The Smithsonian's National Museum of African American History and Culture is now displaying an NBA Finals jersey worn by the late Kobe Bryant, the museum announced on Monday. The NBA icon was killed in a helicopter crash along with his daughter Gianna and seven others this January.
Bryant donned the white jersey with yellow panels and purple piping during Game 5 of the 2008 Finals between his team, the Los Angeles Lakers, and the Boston Celtics. Bryant won a league MVP award that year. He donated the jersey to the museum in 2017, the museum said.
Dr. Damion Thomas, who is the museum's curator of sports, told CBS News they were initially going to put the jersey up in March but postponed the decision due to the coronavirus pandemic. Thomas said the museum saw it as a way to help Bryant's fans grieve over the basketball legend and explore his legacy.

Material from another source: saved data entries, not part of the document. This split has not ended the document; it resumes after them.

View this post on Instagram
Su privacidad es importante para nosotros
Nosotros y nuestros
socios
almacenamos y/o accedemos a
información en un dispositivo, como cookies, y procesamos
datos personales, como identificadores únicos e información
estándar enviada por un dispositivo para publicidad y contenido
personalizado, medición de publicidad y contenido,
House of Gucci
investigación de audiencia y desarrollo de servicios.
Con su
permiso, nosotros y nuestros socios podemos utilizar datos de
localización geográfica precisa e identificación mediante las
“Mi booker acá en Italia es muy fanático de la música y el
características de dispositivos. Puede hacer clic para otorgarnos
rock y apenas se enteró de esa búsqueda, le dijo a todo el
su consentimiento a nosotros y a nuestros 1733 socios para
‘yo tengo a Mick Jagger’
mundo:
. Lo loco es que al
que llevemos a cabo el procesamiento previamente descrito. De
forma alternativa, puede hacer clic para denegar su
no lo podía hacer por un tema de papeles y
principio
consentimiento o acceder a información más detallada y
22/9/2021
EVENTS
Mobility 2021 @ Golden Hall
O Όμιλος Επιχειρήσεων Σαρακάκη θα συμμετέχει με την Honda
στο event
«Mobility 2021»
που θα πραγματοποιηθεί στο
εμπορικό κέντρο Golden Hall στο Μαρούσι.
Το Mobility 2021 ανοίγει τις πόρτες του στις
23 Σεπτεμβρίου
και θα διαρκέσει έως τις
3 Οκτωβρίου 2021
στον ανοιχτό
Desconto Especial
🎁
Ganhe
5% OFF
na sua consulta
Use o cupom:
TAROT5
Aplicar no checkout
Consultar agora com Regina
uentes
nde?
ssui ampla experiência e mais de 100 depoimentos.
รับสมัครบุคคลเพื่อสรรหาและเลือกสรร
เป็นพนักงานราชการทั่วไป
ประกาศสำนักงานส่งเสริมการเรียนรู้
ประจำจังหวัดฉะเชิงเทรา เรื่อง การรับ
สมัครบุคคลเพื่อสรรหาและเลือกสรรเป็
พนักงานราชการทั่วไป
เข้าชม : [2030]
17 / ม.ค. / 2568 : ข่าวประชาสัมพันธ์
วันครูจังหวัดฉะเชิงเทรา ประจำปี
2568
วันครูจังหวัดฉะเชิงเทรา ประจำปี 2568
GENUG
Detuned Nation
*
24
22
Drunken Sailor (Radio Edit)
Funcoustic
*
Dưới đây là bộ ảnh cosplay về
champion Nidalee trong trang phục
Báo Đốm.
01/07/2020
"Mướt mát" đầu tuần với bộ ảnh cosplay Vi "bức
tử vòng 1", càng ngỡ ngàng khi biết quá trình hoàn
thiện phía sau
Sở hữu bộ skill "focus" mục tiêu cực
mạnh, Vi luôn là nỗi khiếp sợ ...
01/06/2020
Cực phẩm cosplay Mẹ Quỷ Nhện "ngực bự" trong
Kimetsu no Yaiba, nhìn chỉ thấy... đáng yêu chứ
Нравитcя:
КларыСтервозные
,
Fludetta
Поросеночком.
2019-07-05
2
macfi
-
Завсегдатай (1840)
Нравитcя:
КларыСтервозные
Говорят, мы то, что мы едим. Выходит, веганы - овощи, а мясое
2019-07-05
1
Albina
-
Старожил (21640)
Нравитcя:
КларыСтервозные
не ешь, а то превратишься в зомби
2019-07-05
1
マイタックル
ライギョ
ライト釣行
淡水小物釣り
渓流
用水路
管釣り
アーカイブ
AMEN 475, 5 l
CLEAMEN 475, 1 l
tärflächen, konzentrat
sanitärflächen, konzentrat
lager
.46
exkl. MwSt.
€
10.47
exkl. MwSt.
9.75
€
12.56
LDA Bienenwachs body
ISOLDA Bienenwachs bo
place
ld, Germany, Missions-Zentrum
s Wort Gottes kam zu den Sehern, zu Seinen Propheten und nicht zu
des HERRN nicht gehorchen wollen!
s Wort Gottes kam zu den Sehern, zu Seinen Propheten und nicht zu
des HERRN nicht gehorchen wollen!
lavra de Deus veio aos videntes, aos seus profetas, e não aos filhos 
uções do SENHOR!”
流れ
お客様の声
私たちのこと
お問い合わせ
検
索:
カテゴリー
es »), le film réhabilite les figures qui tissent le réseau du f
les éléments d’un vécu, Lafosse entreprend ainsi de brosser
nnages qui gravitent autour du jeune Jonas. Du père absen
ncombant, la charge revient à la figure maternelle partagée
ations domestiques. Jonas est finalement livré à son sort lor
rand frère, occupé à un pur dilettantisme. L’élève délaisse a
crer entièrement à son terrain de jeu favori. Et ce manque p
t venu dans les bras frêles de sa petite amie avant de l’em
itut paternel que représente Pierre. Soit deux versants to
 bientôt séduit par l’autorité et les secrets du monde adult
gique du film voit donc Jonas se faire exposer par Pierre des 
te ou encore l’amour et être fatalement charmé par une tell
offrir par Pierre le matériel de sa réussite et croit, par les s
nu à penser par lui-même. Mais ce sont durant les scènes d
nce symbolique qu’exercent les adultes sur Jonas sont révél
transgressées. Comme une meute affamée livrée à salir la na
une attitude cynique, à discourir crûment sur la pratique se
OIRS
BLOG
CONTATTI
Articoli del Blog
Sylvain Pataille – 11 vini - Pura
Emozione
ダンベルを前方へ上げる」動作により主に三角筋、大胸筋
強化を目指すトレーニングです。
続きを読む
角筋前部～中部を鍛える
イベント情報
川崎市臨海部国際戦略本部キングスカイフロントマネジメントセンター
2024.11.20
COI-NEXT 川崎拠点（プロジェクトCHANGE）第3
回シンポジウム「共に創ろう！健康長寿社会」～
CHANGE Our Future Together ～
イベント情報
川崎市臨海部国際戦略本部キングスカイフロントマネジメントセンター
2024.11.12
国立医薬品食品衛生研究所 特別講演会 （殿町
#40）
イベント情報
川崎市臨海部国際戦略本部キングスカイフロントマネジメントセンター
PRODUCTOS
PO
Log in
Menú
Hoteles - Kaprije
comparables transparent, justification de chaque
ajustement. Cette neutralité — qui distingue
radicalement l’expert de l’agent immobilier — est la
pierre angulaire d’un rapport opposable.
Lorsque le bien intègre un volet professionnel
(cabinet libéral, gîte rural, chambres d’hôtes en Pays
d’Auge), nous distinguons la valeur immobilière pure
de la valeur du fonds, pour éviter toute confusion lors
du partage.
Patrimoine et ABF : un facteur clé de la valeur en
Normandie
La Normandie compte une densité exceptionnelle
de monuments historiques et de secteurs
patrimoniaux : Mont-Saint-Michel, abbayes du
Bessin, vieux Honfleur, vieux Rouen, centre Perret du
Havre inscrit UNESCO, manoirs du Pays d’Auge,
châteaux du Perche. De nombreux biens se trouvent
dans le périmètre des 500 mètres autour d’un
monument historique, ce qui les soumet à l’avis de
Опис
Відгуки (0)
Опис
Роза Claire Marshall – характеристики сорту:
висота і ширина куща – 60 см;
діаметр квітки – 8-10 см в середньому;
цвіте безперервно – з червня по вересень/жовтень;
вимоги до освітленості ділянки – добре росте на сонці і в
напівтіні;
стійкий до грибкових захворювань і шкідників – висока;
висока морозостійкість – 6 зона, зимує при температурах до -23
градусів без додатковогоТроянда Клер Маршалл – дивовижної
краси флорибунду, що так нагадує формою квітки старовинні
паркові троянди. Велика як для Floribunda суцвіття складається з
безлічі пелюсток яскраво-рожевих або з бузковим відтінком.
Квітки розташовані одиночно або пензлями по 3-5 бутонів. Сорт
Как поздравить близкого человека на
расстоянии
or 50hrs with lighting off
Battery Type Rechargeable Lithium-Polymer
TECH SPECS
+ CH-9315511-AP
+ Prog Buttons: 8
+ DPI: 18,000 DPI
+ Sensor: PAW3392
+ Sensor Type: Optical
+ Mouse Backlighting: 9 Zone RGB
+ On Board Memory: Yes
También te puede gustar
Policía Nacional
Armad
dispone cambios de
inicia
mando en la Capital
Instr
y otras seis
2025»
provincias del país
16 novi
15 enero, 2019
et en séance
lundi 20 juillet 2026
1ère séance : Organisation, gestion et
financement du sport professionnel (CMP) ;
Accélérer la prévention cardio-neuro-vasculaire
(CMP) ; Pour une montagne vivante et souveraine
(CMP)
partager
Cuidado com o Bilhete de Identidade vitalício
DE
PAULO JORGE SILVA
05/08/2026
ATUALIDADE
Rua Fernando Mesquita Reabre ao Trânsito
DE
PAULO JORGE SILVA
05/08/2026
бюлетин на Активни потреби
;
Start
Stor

"The reason we decided to put the jersey up was because we had seen that people were coming to the museum, and we have this big picture of Kobe Bryant, and people were kind of mourning and commemorating him and his life and legacy," Thomas said Wednesday. "I think one of the things the Smithsonian can do, at its best, is to help people contextualize and to see bigger pictures. We wanted to kind of help people do that with Kobe and his sort of legacy."
The jersey is part of the "Sports: Leveling the Playing Field" gallery, which also features a pair of LeBron James 15 "Equality" sneakers. It includes an inset about Bryant's legacy in basketball, which highlighted his jump from high school to the NBA.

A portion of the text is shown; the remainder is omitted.